Micah took a glass and put it up to his nose, taking in a deep sniff. The strong mark of scotch, mixed with the scents of cherry, and chocolate, and…

“Leather?”

Nannie smiled. “You’ve got a good nose. Figured you for a man who liked the finer things.”

“Odd colour.”

“That’s the cherries. I make it myself. Like to experiment with different flavours. This combination is one of my favourites.”

Micah put the glass to his mouth and tipped it just enough to let the liquor touch his lips. He swirled the scotch in his glass while he let his taste buds experience all the flavours Nannie’s scotch had to offer. It wasn’t quite the best he had ever had, but it was close.

While he was still basking in the flavour, Nannie slid the jetpack over to sit in front of her. Micah was about to explain what it was and what each component was responsible for. It was probably the first jetpack she had ever seen.

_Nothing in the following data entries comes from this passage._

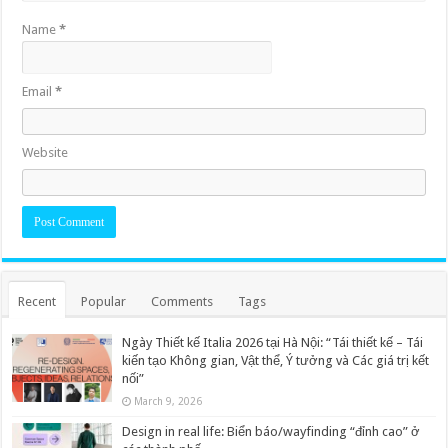
Name
*
Email
*
Website
Recent
Popular
Comments
Tags
Ngày Thiết kế Italia 2026 tại Hà Nội: “Tái thiết kế – Tái
kiến tạo Không gian, Vật thể, Ý tưởng và Các giá trị kết
nối”
March 9, 2026
Design in real life: Biển báo/wayfinding “đỉnh cao” ở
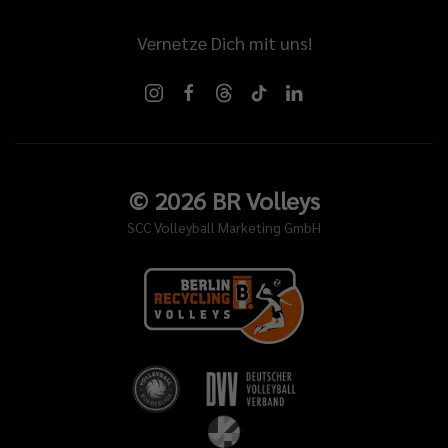
Vernetze Dich mit uns!
©
2026
BR Volleys
SCC Volleyball Marketing GmbH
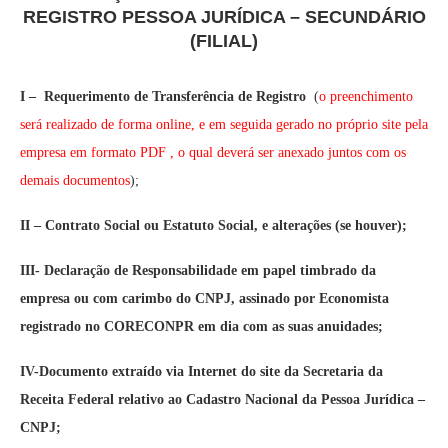
REGISTRO PESSOA JURÍDICA – SECUNDÁRIO
(FILIAL)
I –
Requerimento de Transferência de Registro
(
o preenchimento
será realizado de forma online, e em seguida gerado no próprio site pela
empresa em formato PDF , o qual deverá ser anexado juntos com os
demais documentos
);
II – Contrato Social ou Estatuto Social, e alterações (se houver);
III- Declaração de Responsabilidade em papel timbrado da
empresa ou com carimbo do CNPJ, assinado por Economista
registrado no CORECONPR em dia com as suas anuidades;
IV-Documento extraído via Internet do site da Secretaria da
Receita Federal relativo ao Cadastro Nacional da Pessoa Jurídica –
CNPJ;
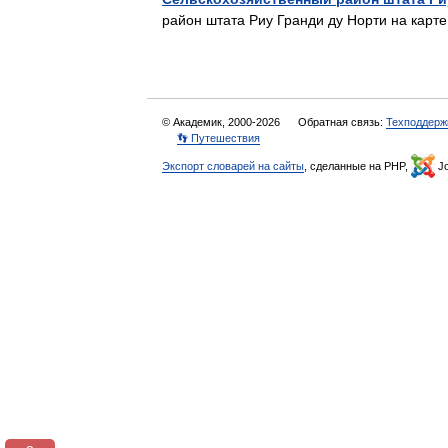
район штата Риу Гранди ду Норти на кар
© Академик, 2000-2026
Обратная связь:
Техподдерж
👣 Путешествия
Экспорт словарей на сайты
, сделанные на PHP,
Jo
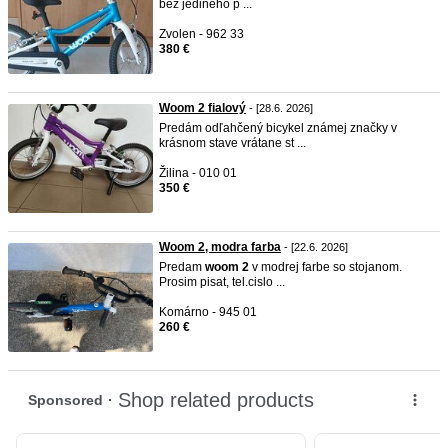
bez jediného p ...
Zvolen - 962 33
380 €
Woom 2 fialový
- [28.6. 2026]
Predám odľahčený bicykel známej značky v
krásnom stave vrátane st ...
Žilina - 010 01
350 €
Woom 2, modra farba
- [22.6. 2026]
Predam
woom
2
v modrej farbe so stojanom.
Prosim pisat, tel.cislo ...
Komárno - 945 01
260 €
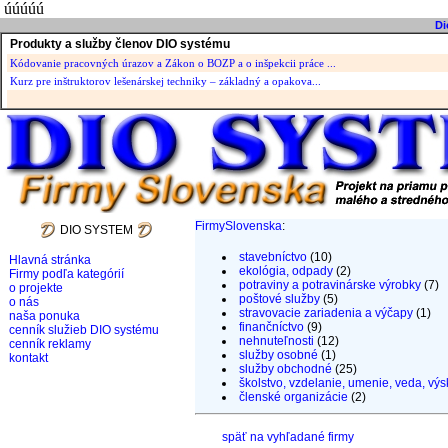
úúúúú
Di
Produkty a služby členov DIO systému
Kódovanie pracovných úrazov a Zákon o BOZP a o inšpekcii práce ...
Kurz pre inštruktorov lešenárskej techniky – základný a opakova...
FirmySlovenska
:
DIO SYSTEM
stavebníctvo
(10)
Hlavná stránka
ekológia, odpady
(2)
Firmy podľa kategórií
potraviny a potravinárske výrobky
(7)
o projekte
poštové služby
(5)
o nás
stravovacie zariadenia a výčapy
(1)
naša ponuka
finančníctvo
(9)
cenník služieb DIO systému
nehnuteľnosti
(12)
cenník reklamy
služby osobné
(1)
kontakt
služby obchodné
(25)
školstvo, vzdelanie, umenie, veda, výs
členské organizácie
(2)
späť na vyhľadané firmy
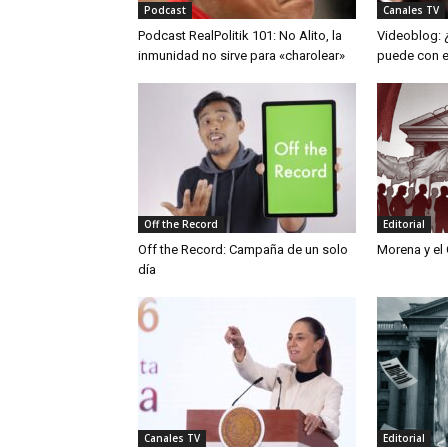
Podcast
Canales TV
Podcast RealPolitik 101: No Alito, la
Videoblog:
inmunidad no sirve para «charolear»
puede con e
Off the Record
Editorial
Off the Record: Campaña de un solo
Morena y el
día
Canales TV
Editorial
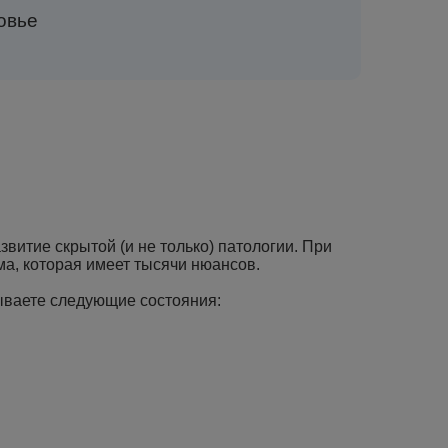
овье
звитие скрытой (и не только) патологии. При
ма, которая имеет тысячи нюансов.
тываете следующие состояния:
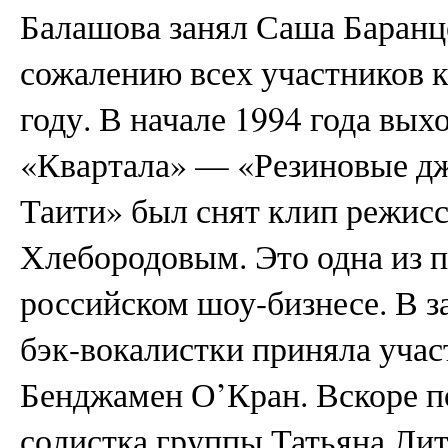
Балашова занял Саша Баранц
сожалению всех участников к
году. В начале 1994 года вых
«Квартала» — «Резиновые дж
Таити» был снят клип режи
Хлебородовым. Это одна из п
российском шоу-бизнесе. В з
бэк-вокалистки приняла уча
Бенджамен О’Кран. Вскоре п
солистка группы Татьяна Ли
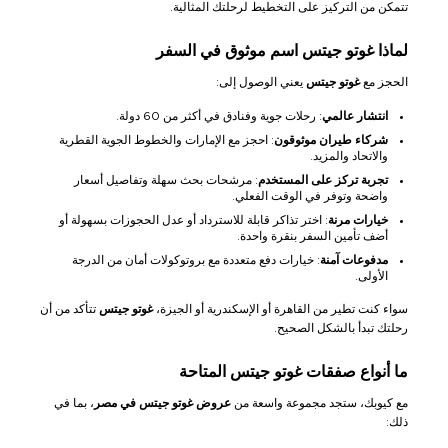
تتمكن من التركيز على التخطيط لرحلتك المثالية.
لماذا غوتو جيتس اسم موثوق في السفر
الحجز مع
غوتو جيتس
يعني الوصول إلى:
انتشار عالمي
: رحلات جوية وفنادق في أكثر من 60 دولة.
شركاء طيران موثوقون
: احجز مع الإمارات والخطوط الجوية القطرية
والاتحاد والمزيد.
تجربة تركز على المستخدم
: مرشحات بحث سهلة وتفاصيل أسعار
واضحة وتوفر في الوقت الفعلي.
خيارات مرنة
: اختر تذاكر قابلة للاسترداد أو عدل الحجوزات بسهولة أو
أضف تأمين السفر بنقرة واحدة.
مدفوعات آمنة
: خيارات دفع متعددة مع بروتوكولات أمان من الدرجة
الأولى.
سواء كنت تطير من القاهرة أو الإسكندرية أو الجيزة،
غوتو جيتس
تتأكد من أن
رحلتك تبدأ بالشكل الصحيح.
ما أنواع صفقات غوتو جيتس المتاحة
مع كيوبك، ستجد مجموعة واسعة من
عروض غوتو جيتس في مصر
، بما في
ذلك:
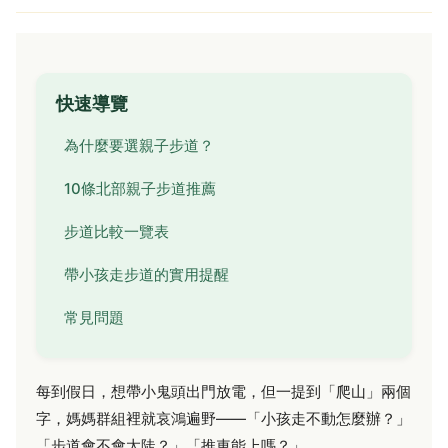
快速導覽
為什麼要選親子步道？
10條北部親子步道推薦
步道比較一覽表
帶小孩走步道的實用提醒
常見問題
每到假日，想帶小鬼頭出門放電，但一提到「爬山」兩個
字，媽媽群組裡就哀鴻遍野——「小孩走不動怎麼辦？」
「步道會不會太陡？」「推車能上嗎？」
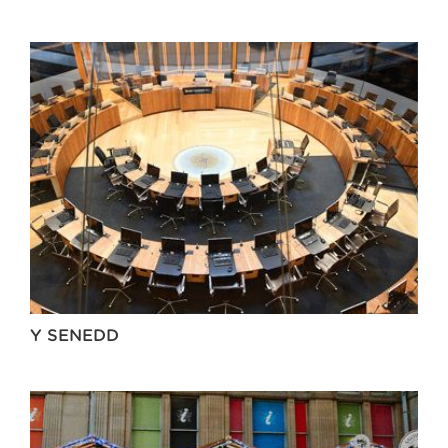
Y SENEDD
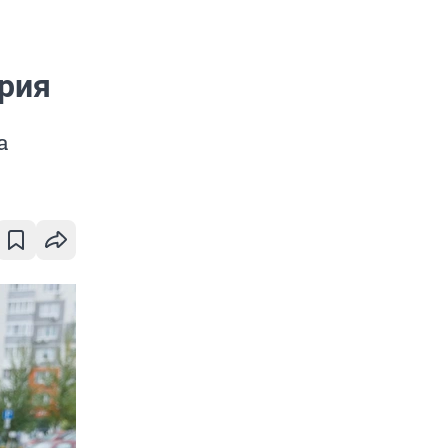
рия
а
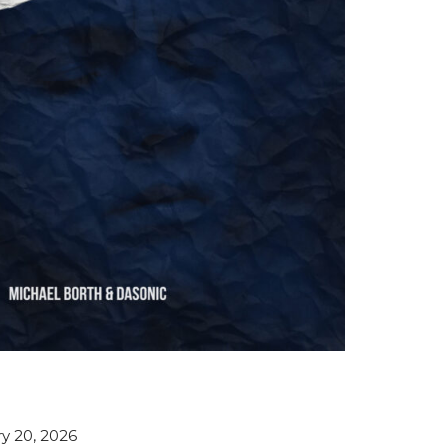
y 20, 2026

To his shock, she produced a tool kit, that had a wider range of tools that he had.

“You’ve seen a jetpack before?” Micah asked.

Nannie shook her head as she worked. “I’ve seen many, many jetpacks. Repaired a fair number of them, too. Haven’t seen many as bad off as this one, though.”

Micah took another drink of the scotch and watched Nannie as she worked.

“You’re not from here originally, are you?” he asked.

“Depends how you look at it. I was part of the group that started this little town. But, no, this isn’t where I started out. I was born in a land far from here. A place you’ve never even heard of.”

“But you did spend a little time in the crucible.”

Nannie smiled and nodded. “Very astute. I spent a number of years in the crucible.”

“Doing what?”

“Living. Every race is represented there. That included us. We were looked down on since day one. Hated. I mean, everyone hates everyone in the crucible, but we were hated the most.”

Fun fact about this post: Just about to spend the rest of my lunch break writing as many words as possible.